Organizations would also benefit from considering the questions listed in the new compliance program guidance issued in February by the US Department of Justice (DOJ) Criminal Division’s Fraud Section, “Evaluation of Corporate Compliance Programs” (DOJ Guidance), as part of examining compliance program effectiveness. (We covered the DOJ Guidance previously.) Health care organizations may also use the various provider-specific compliance program guidance documents created by OIG over the years as another source for ideas on what to measure.
- Not a Mandate: The Resource Guide is very clear that it is not intended to be a “best practice”, a template, or a “‘checklist’ to be applied wholesale to assess a compliance program.” This clarification is an important one since there is the potential for the Resource Guide to be (incorrectly) viewed by qui tam relators or others as creating de facto compliance program requirements or OIG recommendations.
- How to Measure: The Resource Guide does not delve into how or who should undertake or contribute to the effectiveness review. Who conducts the review is a question that may have legal significance given the nature of a particular issue. General counsel and the chief compliance officer should consider this issue as part of the organization’s ongoing compliance program review. It may be valuable to include the organization’s regular outside white collar counsel to comment on such critical, relevant legal considerations as the proper conduct of an internal investigation; preserving the attorney-client privilege in appropriate situations; coordinating communications between legal, compliance and internal audit personnel; and applying “lessons learned” from the practices of qui tam relators and their counsel. Outside consultants may also have useful expertise and insight to contribute. In some situations, the organization may want to undertake a compliance program assessment conducted under attorney-client privilege as part of advising the executive team and the board audit and compliance committee.

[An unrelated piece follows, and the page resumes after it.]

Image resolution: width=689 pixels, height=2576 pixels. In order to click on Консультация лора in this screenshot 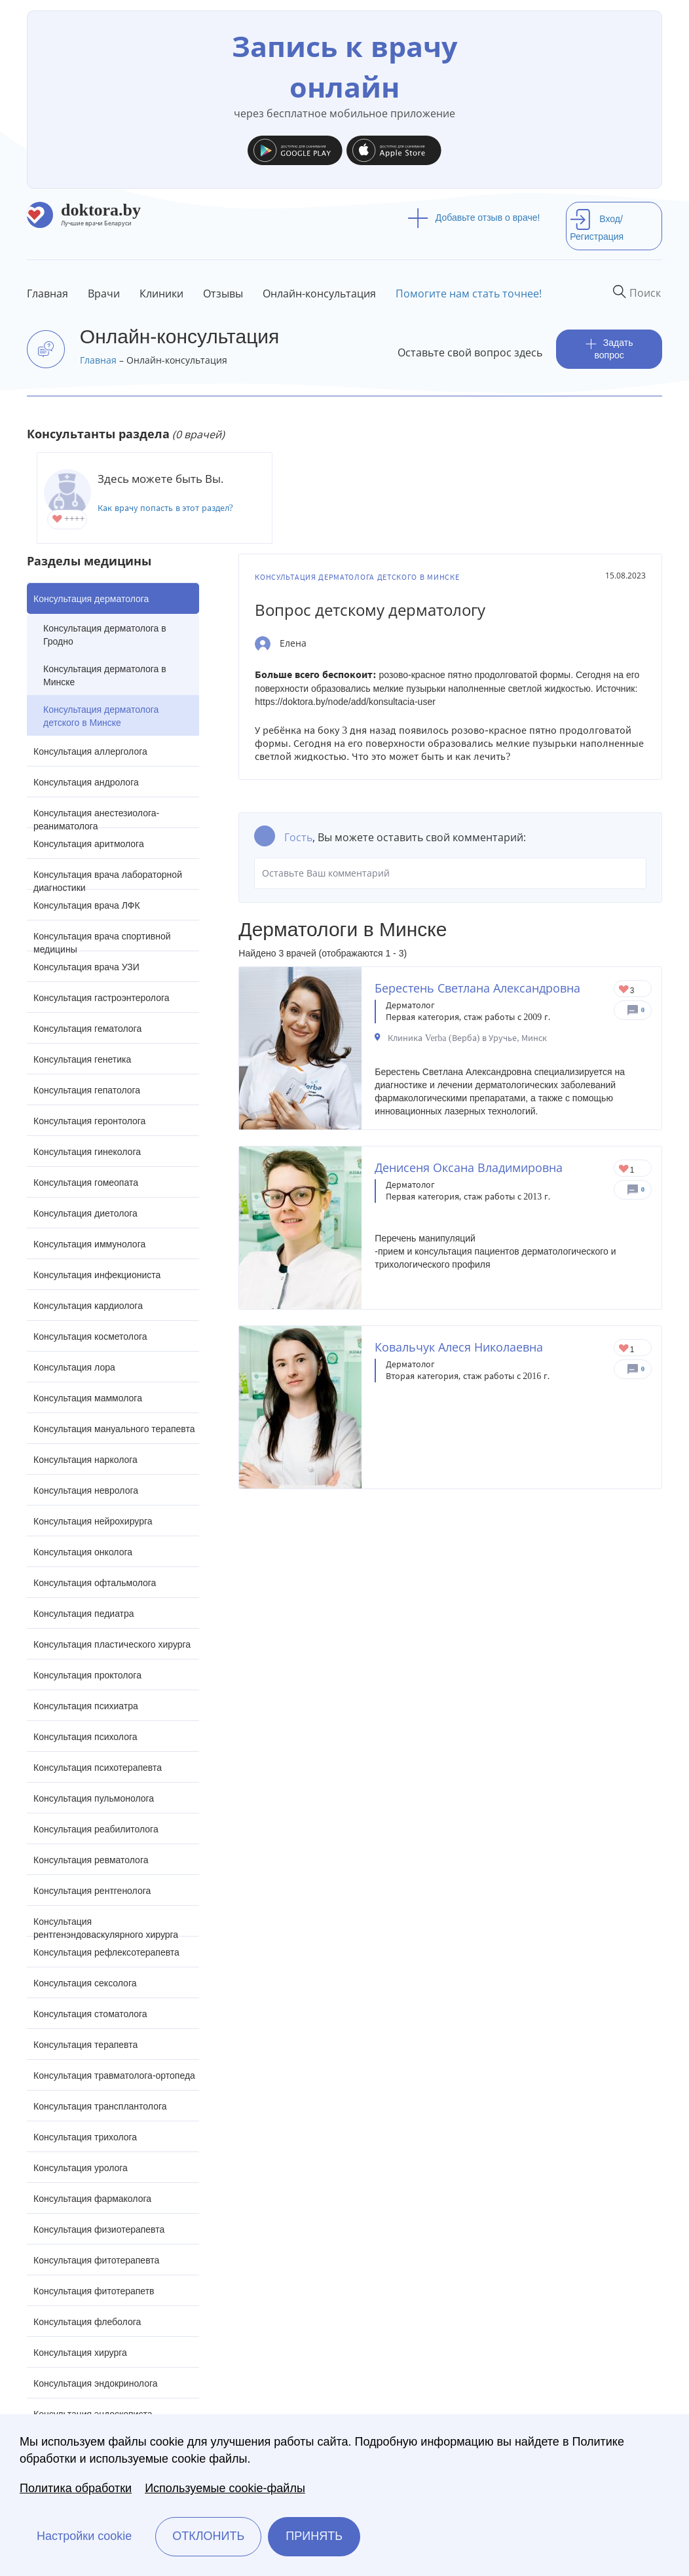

Perhaps the greatest benefit of the Resource Guide is the extent to which it serves as a catalyst for closer, coordinated consideration of the metrics by which compliance program effectiveness may be measured by legal and compliance personnel and the audit and compliance committee. The Resource Guide is one of several resources that can be referenced by the general counsel and the chief compliance officer as they work together to support the organization’s audit and compliance committee in reviewing compliance program effectiveness.